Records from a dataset
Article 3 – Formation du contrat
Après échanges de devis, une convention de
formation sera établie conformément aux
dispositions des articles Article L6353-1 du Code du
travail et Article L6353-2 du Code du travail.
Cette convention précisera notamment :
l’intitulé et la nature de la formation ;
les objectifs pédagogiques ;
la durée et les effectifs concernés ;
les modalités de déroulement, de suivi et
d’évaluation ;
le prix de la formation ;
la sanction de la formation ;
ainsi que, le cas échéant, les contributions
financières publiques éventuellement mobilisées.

* * *

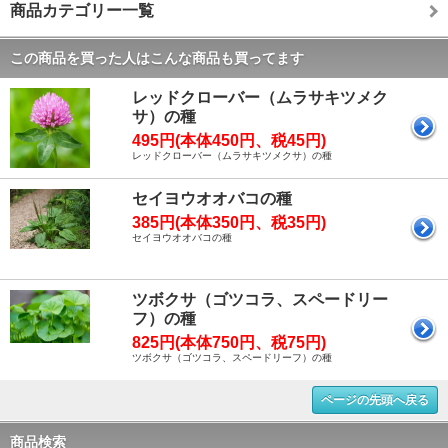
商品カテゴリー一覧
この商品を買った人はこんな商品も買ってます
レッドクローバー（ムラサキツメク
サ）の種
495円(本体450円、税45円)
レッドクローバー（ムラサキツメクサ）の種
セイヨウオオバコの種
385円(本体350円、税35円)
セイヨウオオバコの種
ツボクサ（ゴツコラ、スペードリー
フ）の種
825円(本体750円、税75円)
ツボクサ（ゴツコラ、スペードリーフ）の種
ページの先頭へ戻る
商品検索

==

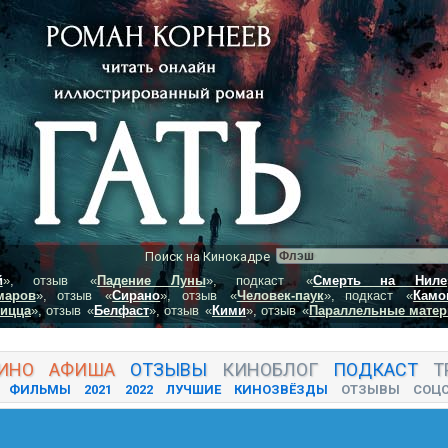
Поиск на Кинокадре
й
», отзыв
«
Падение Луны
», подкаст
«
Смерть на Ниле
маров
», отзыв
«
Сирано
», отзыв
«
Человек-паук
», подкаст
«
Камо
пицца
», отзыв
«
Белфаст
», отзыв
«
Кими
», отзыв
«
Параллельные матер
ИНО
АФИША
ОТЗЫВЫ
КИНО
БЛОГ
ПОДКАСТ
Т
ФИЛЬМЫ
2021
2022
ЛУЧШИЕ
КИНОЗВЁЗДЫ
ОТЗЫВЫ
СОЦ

* Aim of the task: Count up the lines in the records where the string "Article" appears. Your reply is that number alone.

* Answer to this exercise: 3